ウールとアクリル、どちらも編み物に人気の素材ですが、その性質は大きく異なります。見た目だけでは判断しにくい両者の違いを、具体的な方法を交えて解説します。
1. 燃焼テストによる判別
最も確実な判別方法は燃焼テストです。少量の糸をライターで燃やし、その様子を観察します。

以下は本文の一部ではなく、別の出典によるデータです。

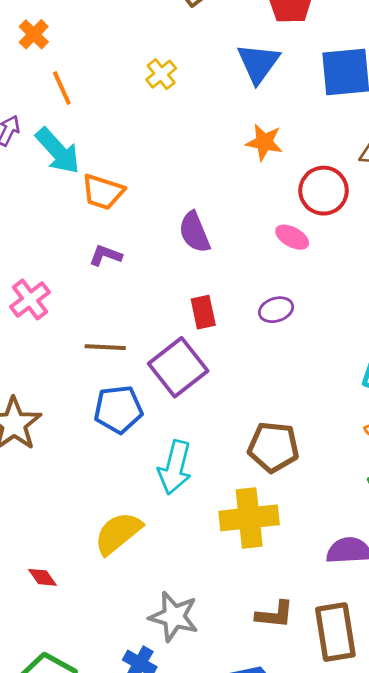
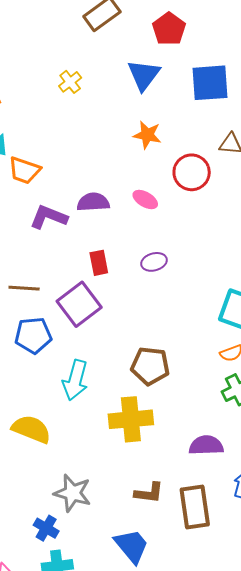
purple semicircle: (194, 232) -> (93, 202), turned 108
pink ellipse: (292, 237) -> (145, 199), moved
purple L-shape: (106, 255) -> (49, 217), moved, size x1.5
yellow semicircle: (118, 533) -> (31, 429), turned 60

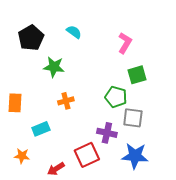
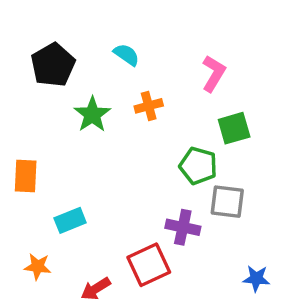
green star: (54, 67) -> (92, 114), turned 30
orange cross: (66, 101) -> (149, 106), moved
blue star: (135, 156) -> (256, 279), moved, size x0.6

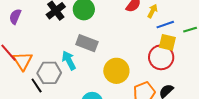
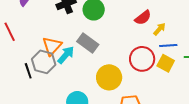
red circle: (161, 57) -> (142, 59), moved
cyan arrow: (69, 60) -> (66, 55), turned 54
orange triangle: (23, 61) -> (52, 46), moved

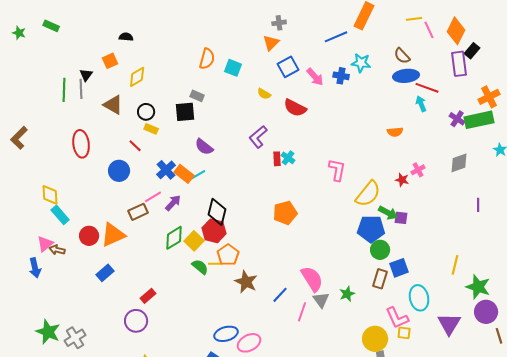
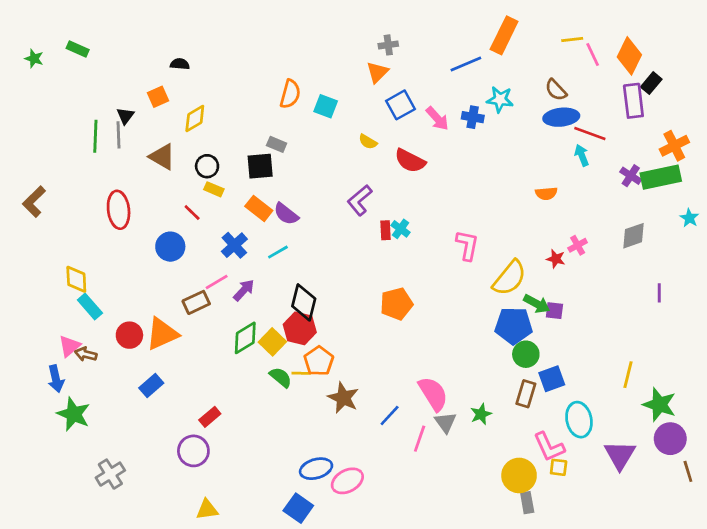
orange rectangle: (184, 174) -> (259, 208), moved
green star: (48, 332) -> (74, 414), moved

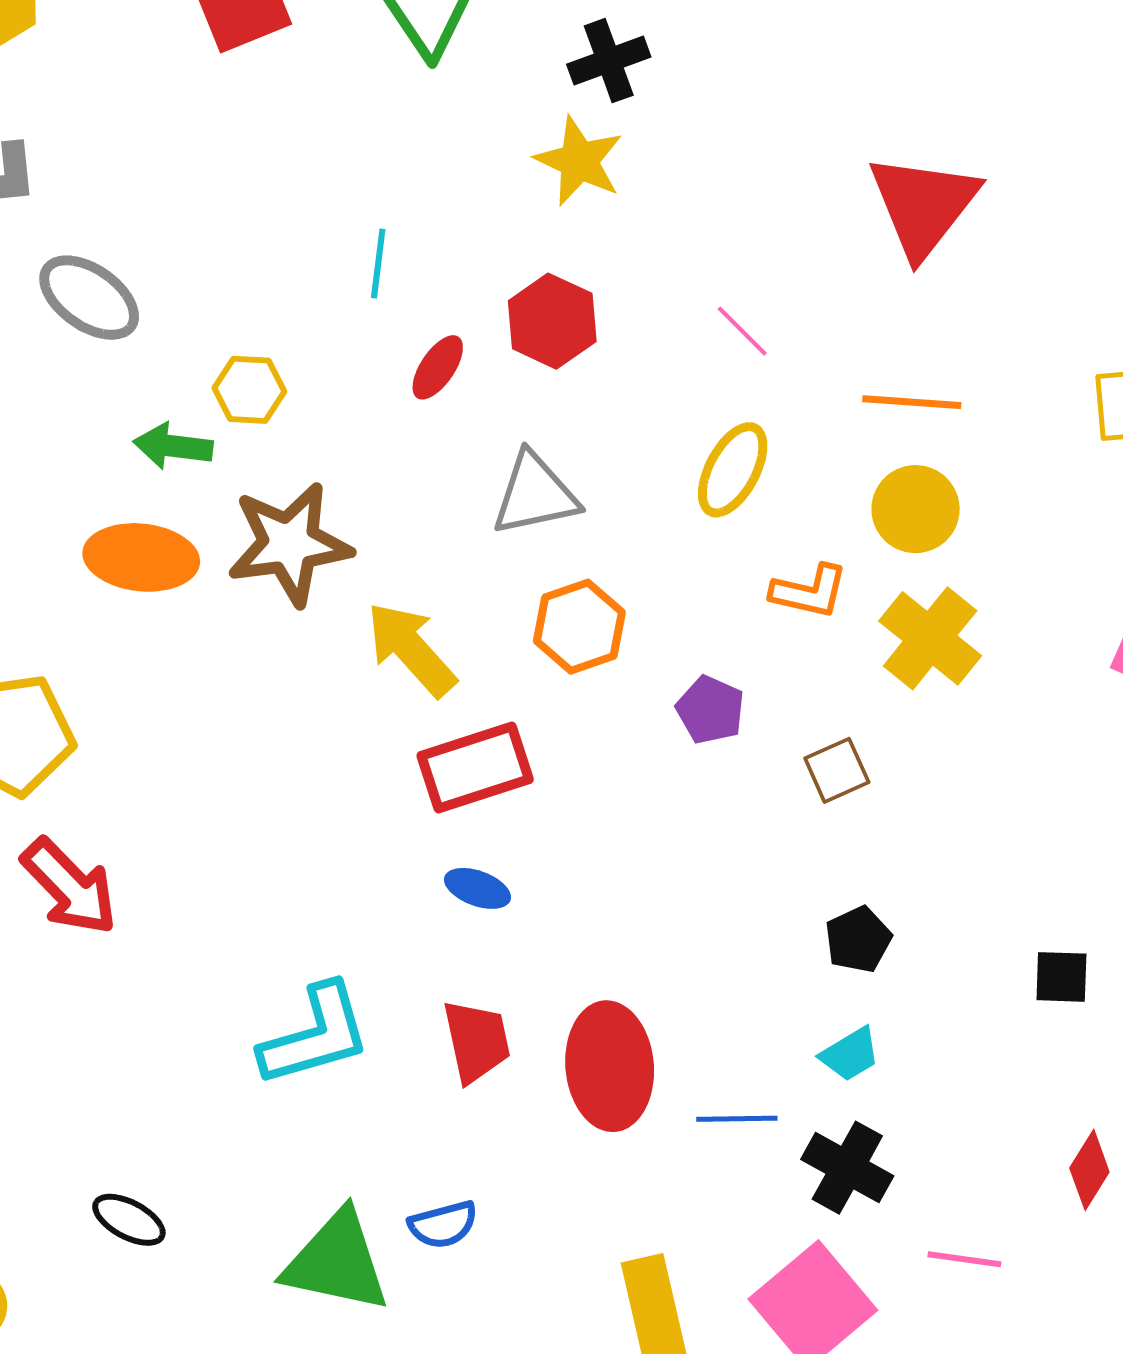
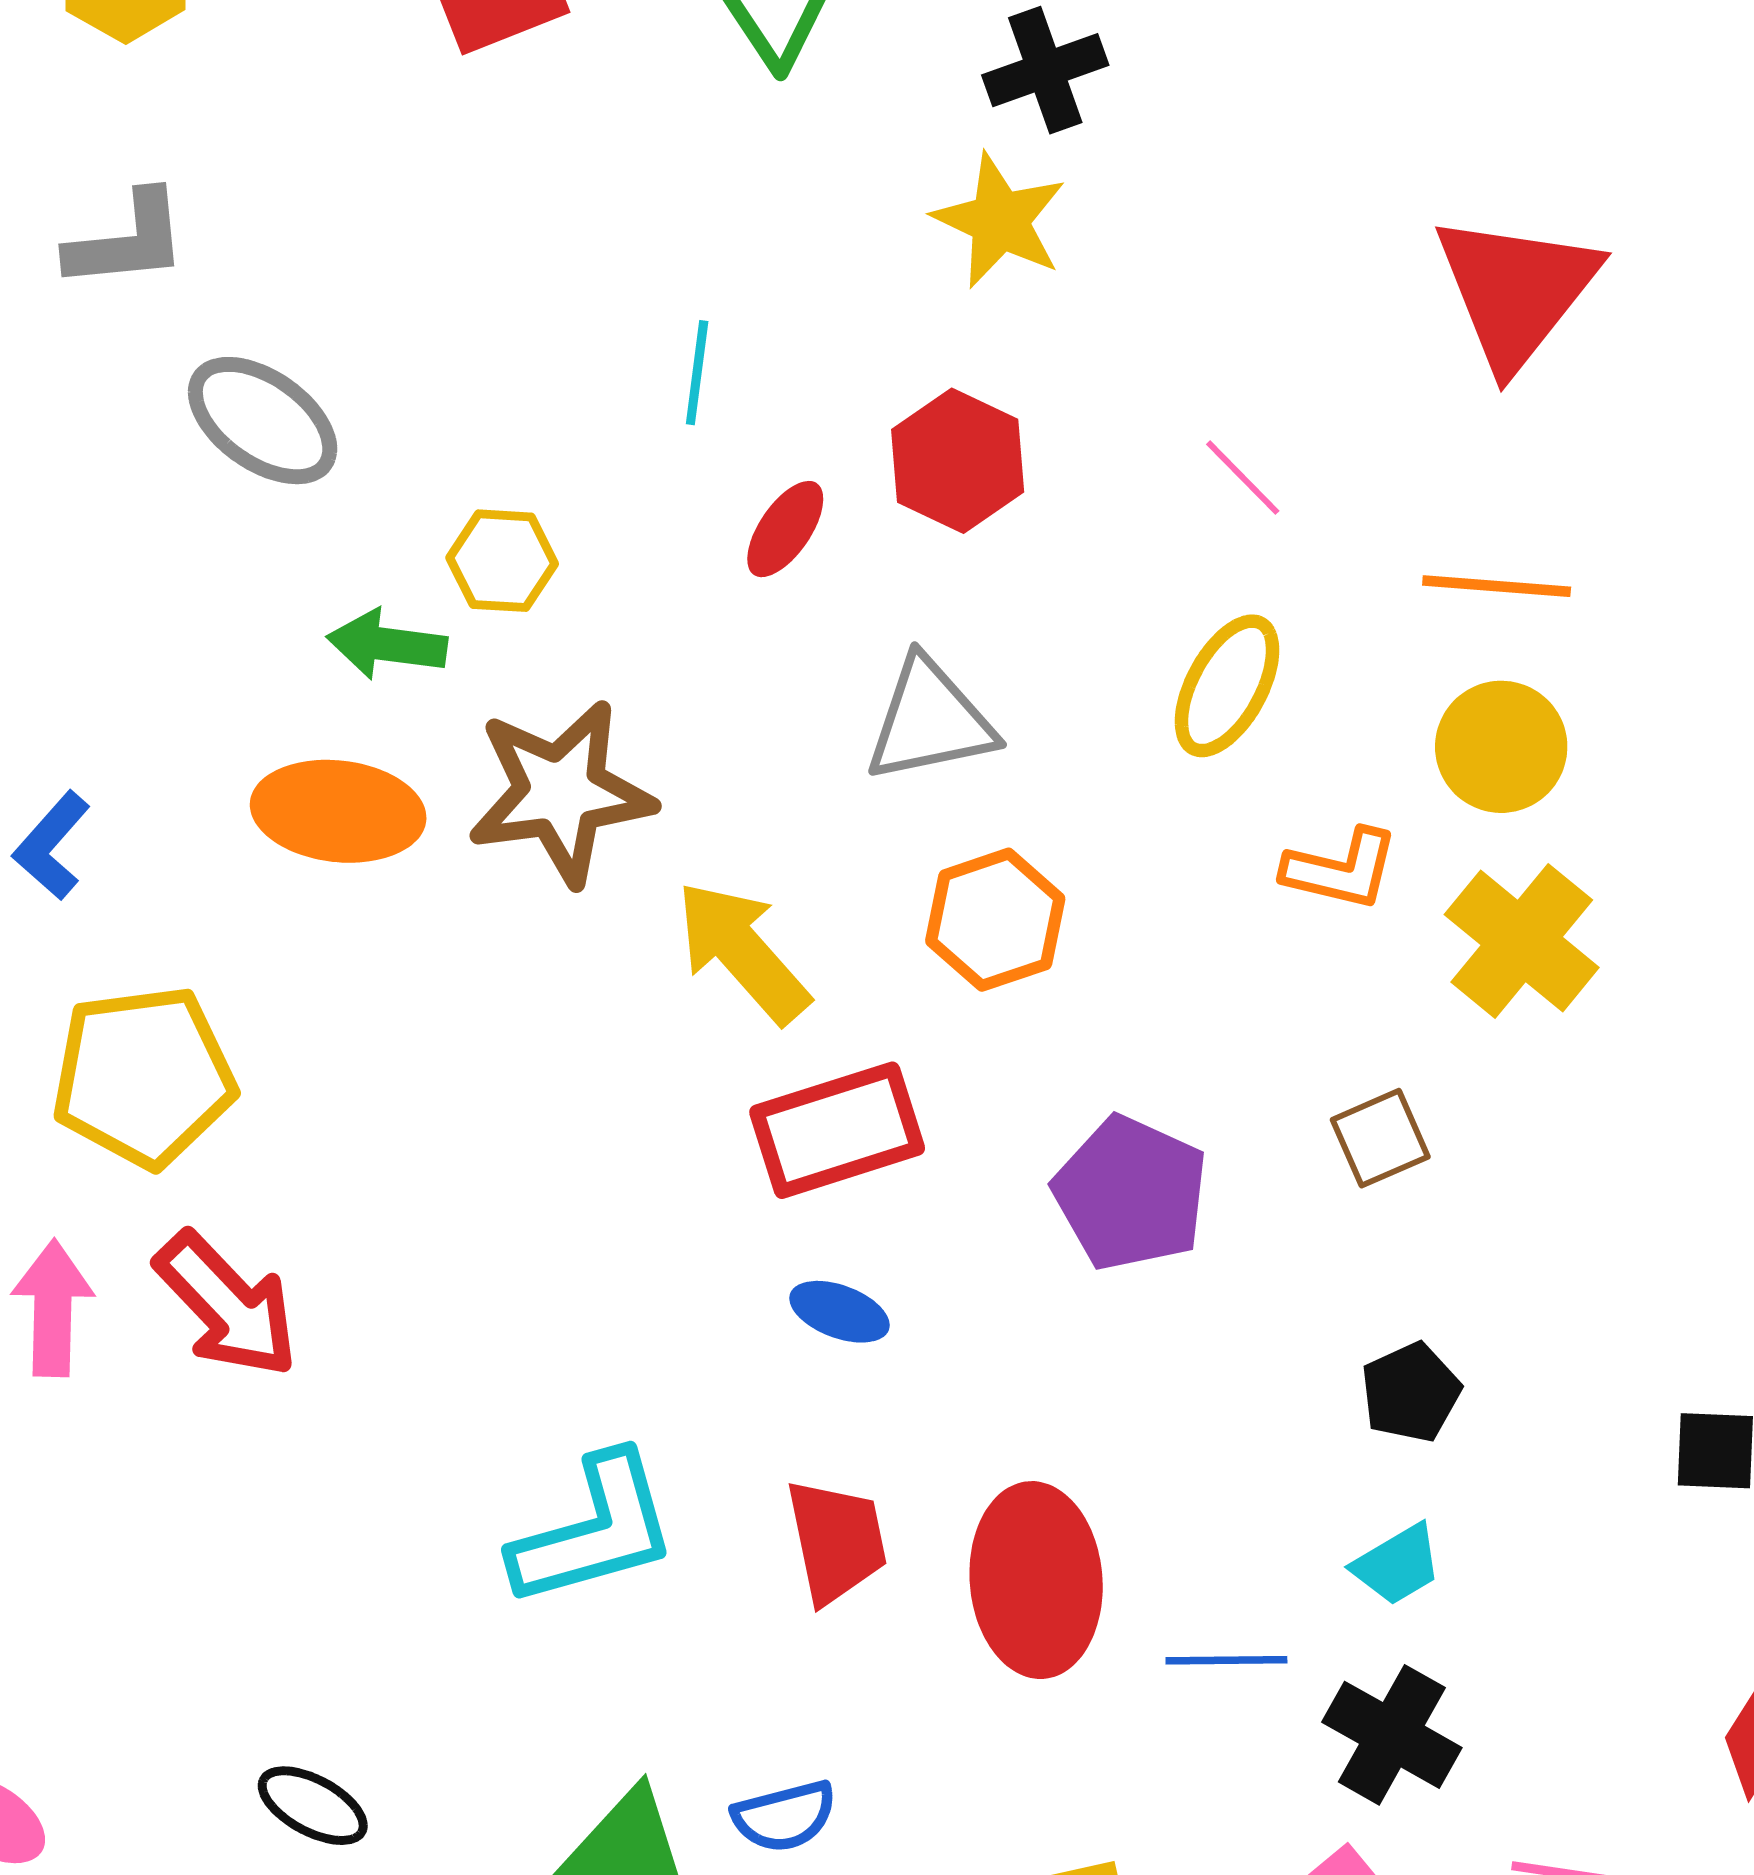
purple pentagon: (710, 710) -> (1131, 1193), moved, size x1.5

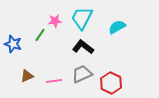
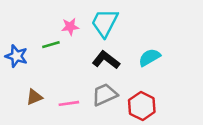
cyan semicircle: (117, 27) -> (149, 57), moved
green line: (40, 35) -> (51, 45), turned 40

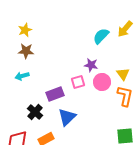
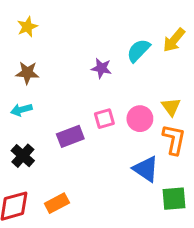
yellow star: (25, 30) -> (27, 27), moved
purple star: (91, 65) -> (101, 68), moved
black cross: (35, 112) -> (23, 156), moved
blue triangle: (67, 117) -> (146, 169), moved, turned -42

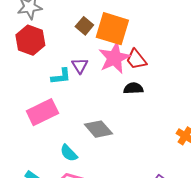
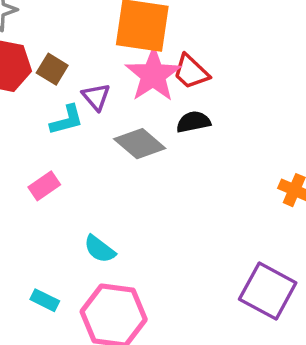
brown square: (84, 26) -> (52, 69), moved
pink rectangle: (42, 112) -> (44, 186), size x0.6
gray diamond: (98, 129) -> (140, 144), moved

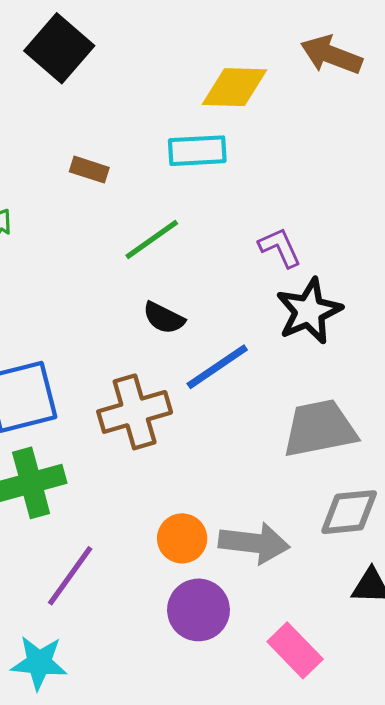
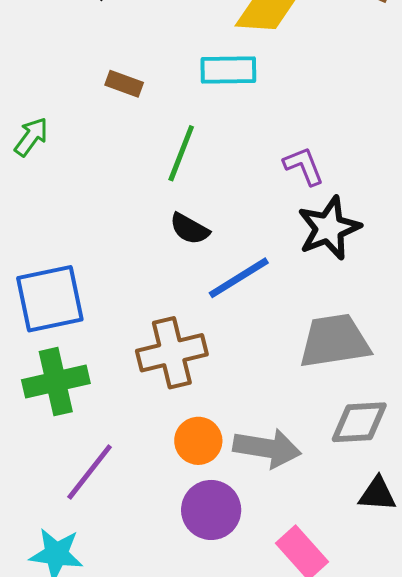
green line: (152, 239) -> (181, 153), turned -36
brown cross: (135, 412) -> (172, 353), moved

| 素材 | 燃焼時の様子 | 燃焼後の匂い | 灰 |
|---|---|---|---|
| ウール | 縮れて燃える | 焼き焦げた毛の匂い(独特の臭い) | 黒い、脆い灰が残る |
| アクリル | 溶けて縮み、燃え続ける | プラスチックのような匂い | 硬い球状の塊が残る |
ウールは天然繊維のため、燃焼すると縮れて燃え、独特の焦げ臭がします。燃え尽きた後には、脆く黒い灰が残ります。一方、アクリルは合成繊維なので、溶けて縮みながら燃え続け、プラスチックのような匂いがします。燃え尽きた後には、硬い球状の塊が残るのが特徴です。ただし、このテストは糸を傷めるため、少量の糸で行いましょう。また、火気には十分注意してください。
2. 手触りによる判別
ウールはアクリルに比べて、独特の温かみのある柔らかな手触りを持っています。アクリルは、ウールに比べてやや硬く、滑らかな手触りです。ただし、糸の撚り方や加工によって手触りは変化するため、この方法だけでは確実に判別できない場合もあります。
3. 光沢と色合いの違い
ウールは自然な光沢を持ち、マットな質感であることが多いです。アクリルは、ウールに比べて光沢が強く、鮮やかな発色をする傾向があります。しかし、アクリル糸も様々な加工が施されているため、光沢を抑えたものも多く存在します。そのため、この方法だけでは判断が難しい場合があります。
4. 吸湿性と保温性
ウールは優れた吸湿性と保温性を持ちます。汗をかいてもベタつかず、冬は暖かく、夏は涼しく快適に着用できます。アクリルは吸湿性が低く、汗をかくとベタつきやすいです。保温性もウールに比べて劣ります。ただし、アクリルの場合、素材の加工によって吸湿性や保温性を向上させたものも存在します。
5. 価格の違い
一般的に、ウールはアクリルよりも高価です。天然素材であること、製造工程の複雑さなどが価格に反映されています。ただし、糸の太さやブランドによって価格は大きく変動するため、価格だけで判断するのは難しいでしょう。
6. 洗濯表示の確認
糸のラベルや製品の洗濯表示を確認しましょう。素材の組成が明記されていることが多いです。ウール100%、アクリル100%、もしくは混紡率が記載されているはずです。
結論として、ウールとアクリルの判別は、燃焼テストが最も確実です。しかし、危険を伴うため、まずは手触りや光沢、価格、洗濯表示などを総合的に判断し、必要に応じて燃焼テストを行うのが良いでしょう。複数の方法を組み合わせることで、より正確に判別することが可能です。 それぞれの特性を理解し、用途に合った糸を選びましょう。